Onetia Mae Wilson meets Willie Talmadge Cothern at Topeka High School in 1930. Having seen him at some dances, she's aware of who he is and that he has a reputation for drinking. On the first day of school, the students there to register before going back home to chores or to finish picking cotton with their families, Onetia is standing with a group of her girl friends near the door of the school. Just inside the doorway, sitting on the edge of a desk, W.T. watches them, no doubt with that sly Cothern smile. The girls chatter about their summer, their hopes for the upcoming school year, and, probably, there is talk about the boys, gossip and the inevitable judgment about their looks. Glances are exchanged, perhaps a shy smile from Onetia, perhaps a slight nod from W.T., some acknowledgment of the future.
The two weeks at home, daily chores of cooking, mopping the broad plank floors in the house, feeding the chickens or wringing their necks, those days before school starts, before Onetia can see W.T. again, those days drift ever so slowly along, stretching out ahead like an horizon that never seems any closer.

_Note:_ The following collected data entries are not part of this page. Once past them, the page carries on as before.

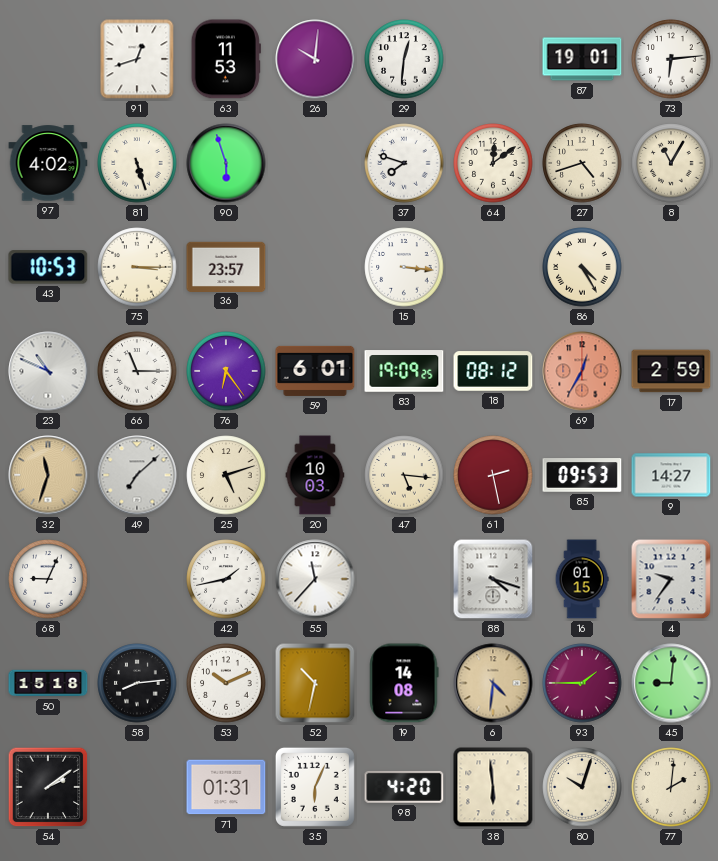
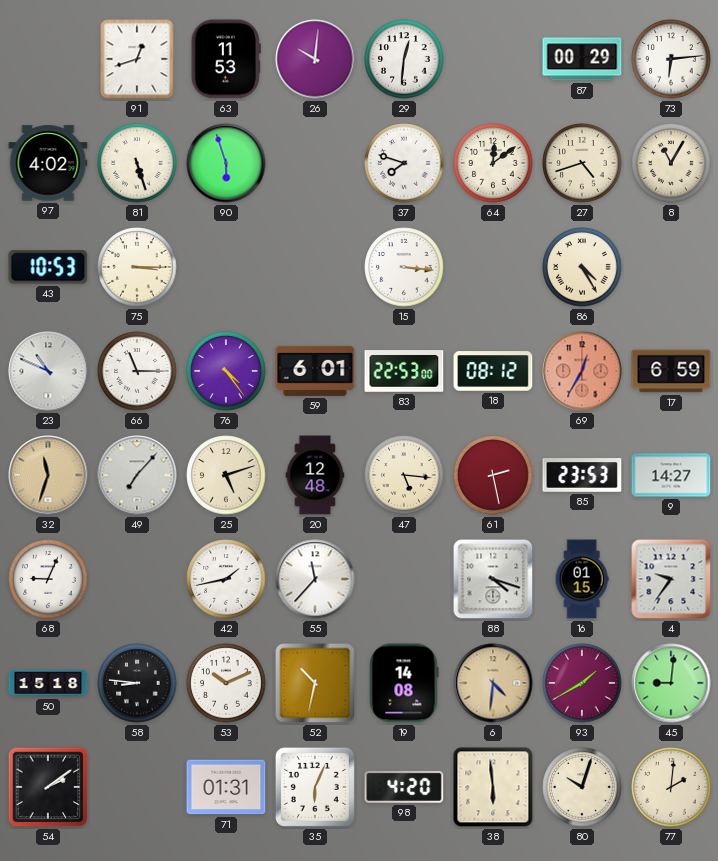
87: 19:01 -> 00:29
36: 23:57 -> none
76: 6:24 -> 4:24
83: 19:09 -> 22:53
17: 2:59 -> 6:59
49: 7:08 -> 7:07
20: 10:03 -> 12:48
85: 09:53 -> 23:53
58: 8:14 -> 8:46
93: 1:45 -> 1:40
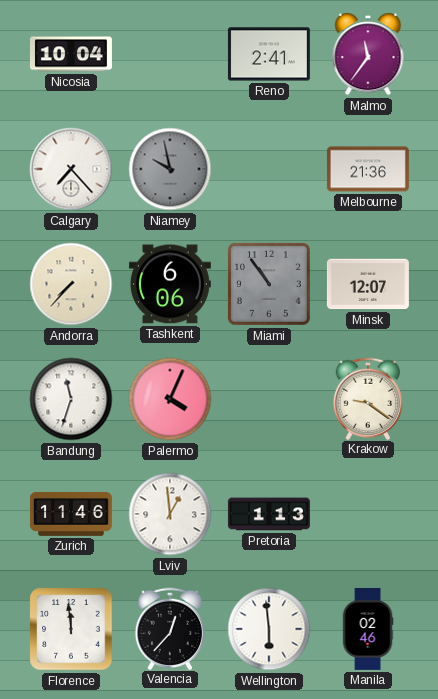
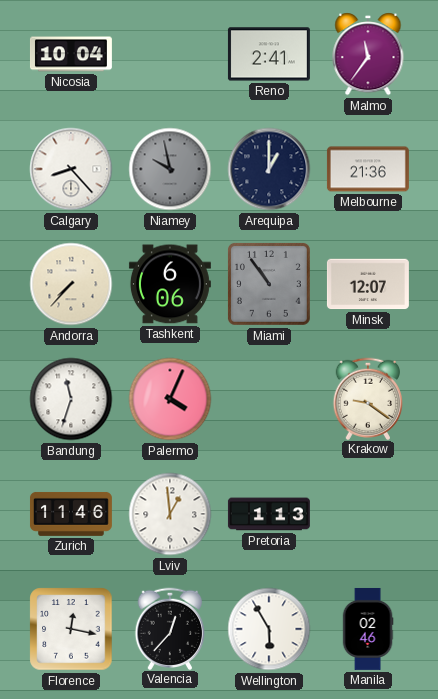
Calgary: 7:23 -> 8:23
Arequipa: none -> 1:00
Florence: 11:59 -> 12:17
Wellington: 5:59 -> 5:55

W.T. never drinks beer or any homebrew before coming to see Onetia. Sometimes he uses his father's automobile to travel those rutted red clay roads in Mississippi, sometimes a bicycle, and a few times he walks those dusty miles. Once after getting a late start home, still miles to go, he spends the night on the porch of a colored family, perhaps before drifting off to sleep, his head propped up on a piece of firewood, listening to nightsounds and watching stars wheel above the tin roof.
Wringing chicken necks in a flurry of Mississippi dust while handsome young gentleman callers wait out at the roadside mailbox. Here I am picturing known characters in times and settings unimagined. What a pleasure.